Traffic flow in Bengaluru has been hindered for years due to poor design of medians and islands near signals. Thankfully, they have now started fixing the engineering

It isn’t just the poor lane discipline, driving etiquette or narrow roads — at long last, poor engineering at traffic junctions has been identified as the culprit for traffic jams in Bengaluru. And here’s the best part about emerging from a life in denial: 85 traffic junctions are being fixed to allow free flow of traffic.

“Majority of the traffic jams in the city are the result of bad engineering at traffic junctions which have become a hurdle for the smooth flow of traffic. We cannot do anything to the existing traffic junctions. Lack of forethought and engineering are the main causes for the chaos at the traffic junctions. There should not be any restrictions on taking a free left turn at the traffic junctions,” said Srihari MN, a traffic expert.

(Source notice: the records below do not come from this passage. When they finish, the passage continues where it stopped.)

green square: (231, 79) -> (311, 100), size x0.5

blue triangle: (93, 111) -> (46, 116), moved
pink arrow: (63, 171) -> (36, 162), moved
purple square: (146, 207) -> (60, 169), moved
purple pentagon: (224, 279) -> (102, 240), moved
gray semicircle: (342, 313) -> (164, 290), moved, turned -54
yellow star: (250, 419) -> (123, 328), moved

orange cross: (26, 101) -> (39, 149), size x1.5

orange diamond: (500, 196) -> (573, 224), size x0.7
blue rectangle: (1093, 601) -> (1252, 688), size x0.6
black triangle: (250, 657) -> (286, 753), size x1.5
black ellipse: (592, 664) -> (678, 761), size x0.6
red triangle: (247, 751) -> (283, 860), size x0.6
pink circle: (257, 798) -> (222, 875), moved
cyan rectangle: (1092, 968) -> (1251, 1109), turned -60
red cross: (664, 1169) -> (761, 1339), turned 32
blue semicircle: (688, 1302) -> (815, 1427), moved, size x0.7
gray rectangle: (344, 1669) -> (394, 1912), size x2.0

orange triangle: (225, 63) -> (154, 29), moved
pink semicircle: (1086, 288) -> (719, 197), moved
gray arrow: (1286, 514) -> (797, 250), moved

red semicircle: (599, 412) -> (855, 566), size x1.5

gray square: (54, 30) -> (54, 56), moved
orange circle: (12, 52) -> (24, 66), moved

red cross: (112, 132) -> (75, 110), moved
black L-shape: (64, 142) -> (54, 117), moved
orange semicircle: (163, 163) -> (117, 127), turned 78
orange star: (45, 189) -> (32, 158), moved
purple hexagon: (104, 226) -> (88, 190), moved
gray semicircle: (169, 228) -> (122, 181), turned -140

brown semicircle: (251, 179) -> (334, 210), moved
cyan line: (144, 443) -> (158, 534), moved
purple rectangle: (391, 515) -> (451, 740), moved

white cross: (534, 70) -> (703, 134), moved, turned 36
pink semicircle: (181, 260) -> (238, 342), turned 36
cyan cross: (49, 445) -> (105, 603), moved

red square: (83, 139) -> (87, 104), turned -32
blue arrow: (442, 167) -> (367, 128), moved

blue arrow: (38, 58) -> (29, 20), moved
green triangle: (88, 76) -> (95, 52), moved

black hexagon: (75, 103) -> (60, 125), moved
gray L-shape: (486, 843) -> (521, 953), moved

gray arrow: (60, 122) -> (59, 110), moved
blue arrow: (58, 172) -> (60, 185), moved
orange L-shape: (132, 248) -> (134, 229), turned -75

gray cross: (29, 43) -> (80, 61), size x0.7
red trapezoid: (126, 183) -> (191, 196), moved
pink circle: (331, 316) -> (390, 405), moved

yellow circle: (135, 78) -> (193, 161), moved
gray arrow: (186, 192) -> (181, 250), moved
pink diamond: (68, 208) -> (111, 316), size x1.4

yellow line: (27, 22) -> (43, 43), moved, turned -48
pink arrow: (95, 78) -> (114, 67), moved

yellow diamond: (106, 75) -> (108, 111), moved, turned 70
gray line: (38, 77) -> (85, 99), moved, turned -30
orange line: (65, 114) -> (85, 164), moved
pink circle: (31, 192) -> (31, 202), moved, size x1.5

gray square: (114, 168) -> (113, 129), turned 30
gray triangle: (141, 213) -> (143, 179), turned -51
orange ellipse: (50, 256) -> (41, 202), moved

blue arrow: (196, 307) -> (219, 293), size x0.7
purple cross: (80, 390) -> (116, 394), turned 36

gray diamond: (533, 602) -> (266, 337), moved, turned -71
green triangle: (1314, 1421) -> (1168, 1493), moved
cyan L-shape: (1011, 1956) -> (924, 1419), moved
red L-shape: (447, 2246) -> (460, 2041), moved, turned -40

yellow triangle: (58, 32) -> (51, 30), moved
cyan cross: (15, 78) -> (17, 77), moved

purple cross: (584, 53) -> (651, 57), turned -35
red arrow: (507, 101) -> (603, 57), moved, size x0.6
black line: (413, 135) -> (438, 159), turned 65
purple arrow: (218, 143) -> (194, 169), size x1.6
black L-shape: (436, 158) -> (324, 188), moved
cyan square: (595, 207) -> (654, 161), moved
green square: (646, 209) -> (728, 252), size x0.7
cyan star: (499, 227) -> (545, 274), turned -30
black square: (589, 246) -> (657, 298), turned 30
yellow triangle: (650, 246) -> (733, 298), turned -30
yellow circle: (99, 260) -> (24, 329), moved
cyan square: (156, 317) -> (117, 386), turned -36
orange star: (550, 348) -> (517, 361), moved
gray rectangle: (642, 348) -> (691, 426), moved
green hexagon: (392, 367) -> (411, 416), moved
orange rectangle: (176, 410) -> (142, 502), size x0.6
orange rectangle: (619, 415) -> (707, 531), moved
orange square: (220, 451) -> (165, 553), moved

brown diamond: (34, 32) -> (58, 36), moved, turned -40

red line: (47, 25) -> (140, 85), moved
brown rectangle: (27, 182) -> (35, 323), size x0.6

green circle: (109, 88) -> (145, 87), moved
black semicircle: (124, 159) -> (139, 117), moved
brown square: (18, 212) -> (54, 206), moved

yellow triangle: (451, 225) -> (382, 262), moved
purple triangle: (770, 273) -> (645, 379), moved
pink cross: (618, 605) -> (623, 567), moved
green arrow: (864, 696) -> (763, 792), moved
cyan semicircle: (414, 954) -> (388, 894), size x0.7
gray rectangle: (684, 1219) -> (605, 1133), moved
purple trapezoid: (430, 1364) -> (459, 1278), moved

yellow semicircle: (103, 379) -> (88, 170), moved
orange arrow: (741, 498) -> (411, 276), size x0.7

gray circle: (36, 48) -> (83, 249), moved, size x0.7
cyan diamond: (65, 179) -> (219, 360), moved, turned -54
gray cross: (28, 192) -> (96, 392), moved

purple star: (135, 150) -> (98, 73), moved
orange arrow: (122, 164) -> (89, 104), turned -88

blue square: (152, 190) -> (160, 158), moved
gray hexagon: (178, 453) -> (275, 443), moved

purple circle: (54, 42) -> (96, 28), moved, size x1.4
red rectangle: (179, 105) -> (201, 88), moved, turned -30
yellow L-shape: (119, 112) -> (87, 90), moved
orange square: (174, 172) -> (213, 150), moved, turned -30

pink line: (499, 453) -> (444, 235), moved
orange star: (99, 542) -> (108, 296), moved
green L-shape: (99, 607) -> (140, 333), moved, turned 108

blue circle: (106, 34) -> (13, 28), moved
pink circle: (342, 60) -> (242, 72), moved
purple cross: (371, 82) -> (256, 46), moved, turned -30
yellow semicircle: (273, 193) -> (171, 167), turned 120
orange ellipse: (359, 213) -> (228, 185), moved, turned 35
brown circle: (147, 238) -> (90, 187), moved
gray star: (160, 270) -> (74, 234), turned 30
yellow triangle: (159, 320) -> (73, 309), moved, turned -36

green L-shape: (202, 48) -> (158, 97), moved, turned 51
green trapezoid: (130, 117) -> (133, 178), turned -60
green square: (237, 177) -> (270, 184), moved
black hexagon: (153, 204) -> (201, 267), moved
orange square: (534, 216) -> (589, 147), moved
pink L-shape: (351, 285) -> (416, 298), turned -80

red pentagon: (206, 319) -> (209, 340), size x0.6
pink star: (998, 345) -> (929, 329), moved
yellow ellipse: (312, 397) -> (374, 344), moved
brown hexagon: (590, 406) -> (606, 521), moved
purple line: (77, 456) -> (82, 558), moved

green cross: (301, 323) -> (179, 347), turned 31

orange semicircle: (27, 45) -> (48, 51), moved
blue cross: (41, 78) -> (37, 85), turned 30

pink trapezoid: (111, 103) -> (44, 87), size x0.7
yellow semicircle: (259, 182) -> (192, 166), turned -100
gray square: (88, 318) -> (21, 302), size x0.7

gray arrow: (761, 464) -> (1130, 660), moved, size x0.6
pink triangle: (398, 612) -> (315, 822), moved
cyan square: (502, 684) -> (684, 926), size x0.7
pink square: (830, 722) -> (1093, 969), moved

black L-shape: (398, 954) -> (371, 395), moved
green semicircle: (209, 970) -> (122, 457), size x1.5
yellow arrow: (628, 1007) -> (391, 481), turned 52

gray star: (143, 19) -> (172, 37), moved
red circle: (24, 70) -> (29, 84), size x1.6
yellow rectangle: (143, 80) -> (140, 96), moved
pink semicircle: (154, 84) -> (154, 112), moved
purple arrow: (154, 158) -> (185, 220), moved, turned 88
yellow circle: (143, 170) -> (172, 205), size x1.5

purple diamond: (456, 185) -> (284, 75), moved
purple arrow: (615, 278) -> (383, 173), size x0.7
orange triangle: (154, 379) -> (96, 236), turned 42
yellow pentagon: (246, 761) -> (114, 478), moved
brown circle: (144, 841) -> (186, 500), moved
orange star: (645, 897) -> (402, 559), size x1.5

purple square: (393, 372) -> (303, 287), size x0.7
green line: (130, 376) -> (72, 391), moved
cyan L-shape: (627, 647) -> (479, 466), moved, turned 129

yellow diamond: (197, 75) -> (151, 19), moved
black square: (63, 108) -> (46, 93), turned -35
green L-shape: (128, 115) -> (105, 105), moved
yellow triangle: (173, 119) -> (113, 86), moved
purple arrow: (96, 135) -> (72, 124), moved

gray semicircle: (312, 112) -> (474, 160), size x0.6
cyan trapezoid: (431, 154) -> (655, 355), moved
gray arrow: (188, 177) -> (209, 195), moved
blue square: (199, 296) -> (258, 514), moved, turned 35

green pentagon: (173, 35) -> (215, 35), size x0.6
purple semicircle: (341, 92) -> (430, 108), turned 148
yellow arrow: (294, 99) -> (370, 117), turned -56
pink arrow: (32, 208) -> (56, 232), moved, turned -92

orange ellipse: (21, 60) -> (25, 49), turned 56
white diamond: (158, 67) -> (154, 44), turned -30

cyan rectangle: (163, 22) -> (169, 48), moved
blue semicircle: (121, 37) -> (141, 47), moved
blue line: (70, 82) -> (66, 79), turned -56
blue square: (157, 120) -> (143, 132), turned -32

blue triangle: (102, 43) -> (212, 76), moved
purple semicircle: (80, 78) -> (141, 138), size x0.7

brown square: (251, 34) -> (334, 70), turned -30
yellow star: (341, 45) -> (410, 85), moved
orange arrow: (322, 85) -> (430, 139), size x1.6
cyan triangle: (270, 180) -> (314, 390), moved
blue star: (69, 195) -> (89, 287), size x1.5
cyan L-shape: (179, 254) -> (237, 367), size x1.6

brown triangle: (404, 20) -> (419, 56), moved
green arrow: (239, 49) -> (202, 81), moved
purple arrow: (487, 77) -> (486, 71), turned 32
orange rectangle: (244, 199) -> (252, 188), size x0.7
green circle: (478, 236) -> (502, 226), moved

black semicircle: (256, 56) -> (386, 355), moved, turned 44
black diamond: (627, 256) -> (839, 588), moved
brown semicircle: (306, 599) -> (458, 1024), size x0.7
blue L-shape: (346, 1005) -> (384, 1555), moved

Poor design is the bane of Bengaluru’s trafic. Try joining the Outer Ring Road to reach Hebbal from Kalyan Nagar side and under the Hennur flyover you will realise what role foresight plays in traffic movement. Or, take Sankey Road to go towards Mehkri Circle — first near the Windsor Manor underpass, the poorly designed median (to ease traffic around the island and into the underpass) forces you to spend at least 20 minutes moving in first gear during peak hours. And don’t even get a Bengalurean started about the U-turn on Guttahalli Road.

“It is because of bad road engineering. There is no need for an underpass at this junction. Taking the right turn is a problem and it slow down the traffic proceeding towards Sankey Tank and other areas. I want the BBMP authorities to close the underpass and ensure smooth flow of traffic. What is needed at Cauvery Theater Junction is a little bit of engineering to ensure there are no traffic jams,” says Naresh Narasimhan, architect, and the brain behind the Church Street makeover.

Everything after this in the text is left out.